The Senate broke another bitter impasse over arms control last night after Democrats threatened to hold up confirmation hearings on Supreme Court nominee Robert H. Bork and keep the Senate in round-the-clock session to force filibustering Republicans to abandon their stalling tactics.

Only a few days after the Senate appeared to have broken a stalemate holding up defense and arms control legislation, partisan strife broke out anew, threatening a rancorous fight just as President Reagan was meeting with Soviet Foreign Minister Eduard Shevardnadze on a new arms pact.

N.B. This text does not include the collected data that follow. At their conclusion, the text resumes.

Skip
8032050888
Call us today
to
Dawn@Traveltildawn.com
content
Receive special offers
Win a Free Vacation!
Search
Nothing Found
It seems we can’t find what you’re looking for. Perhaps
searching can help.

Senate leaders finally resolved the latest dispute by agreeing to vote on competing Democratic and Republican resolutions dealing with the Senate's role in treaty-making. Under the agreement, the Senate today will begin to confront the key issue: a Democratic proposal to require congressional approval before the Reagan administration could reinterpret the 1972 Antiballistic Missile (ABM) Treaty to allow expanded Strategic Defense Initiative, or "Star Wars," testing and development.

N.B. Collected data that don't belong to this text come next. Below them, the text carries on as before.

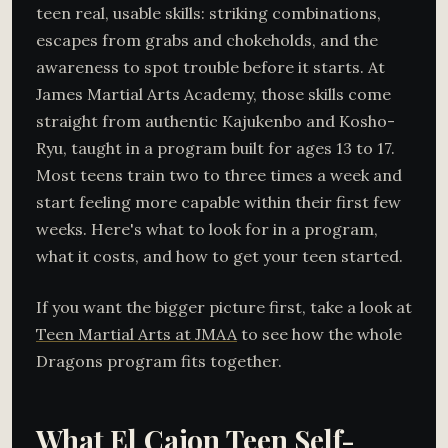
teen real, usable skills: striking combinations,
escapes from grabs and chokeholds, and the
awareness to spot trouble before it starts. At
James Martial Arts Academy, those skills come
straight from authentic Kajukenbo and Kosho-
Ryu, taught in a program built for ages 13 to 17.
Most teens train two to three times a week and
start feeling more capable within their first few
weeks. Here's what to look for in a program,
what it costs, and how to get your teen started.
If you want the bigger picture first, take a look at
Teen Martial Arts at JMAA
to see how the whole
Dragons program fits together.
What El Cajon Teen Self-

In a late-night roll call, Republicans joined in passing the Democratic-sponsored resolution, which affirmed the Senate's role in treaty-making.

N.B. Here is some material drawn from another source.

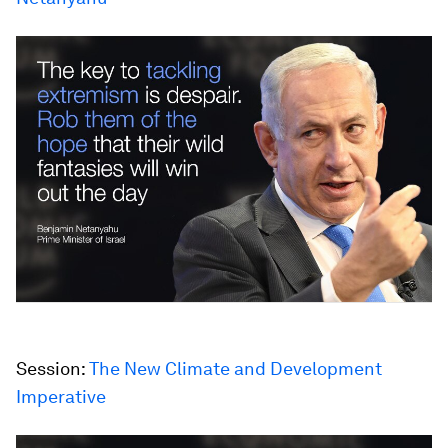
Session:
The New Climate and Development
Imperative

The Democratic proposal, which supported Reagan's negotiating efforts while reserving judgment on treaty provisions until they can be given "thorough examination" by the Senate, was approved, 92 to 1, with Sen. Jesse Helms (R-N.C.) in lone dissent.

The Republican proposal, which would have put the Senate on record against trying to legislate on the ABM issue during the current U.S.-Soviet negotiations, was then rejected, 59 to 35.

During the debate, which was punctuated by threats of "going to the mattresses" for all-night sessions extending through the weekend, Republicans accused Democrats of "heavy-handed" tactics; Senate Majority Leader Robert C. Byrd (D-W.Va.) declared angrily: "I've had my fill of being jerked around by the {GOP} minority." At another point, Byrd told the Republicans that if they were going to filibuster, they would have to "do it the old-fashioned way," staying all night "and earning it."

Senate Armed Services Committee Chairman Sam Nunn (D-Ga.) put the Senate on notice that he would object to holding any committee sessions so long as the Republicans continued to filibuster, which would have cut off today's Bork hearings after only two hours.

"Who's being obstructionist now?" asked Minority Whip Alan K. Simpson (R-Wyo.), in reference to earlier Democratic charges that the Republicans were being obstructionist in holding up Senate action on a variety of Democratic initiatives.

"I'll tell the senator. I am," retorted Nunn angrily.

In backing the Democratic proposal, Nunn ridiculed the Republican language, saying it was tantamount to having "the Senate of the United States declare itself a potted plant . . . an ornament in the foreign policy arena, adorning but having no influence."

Noting the division of powers in the Constitution, Nunn said Americans "didn't want King George III or King Ronald XVI."

Republicans countered with the argument that Democrats were proposing to intrude unconstitutionally on the president's treaty-making powers.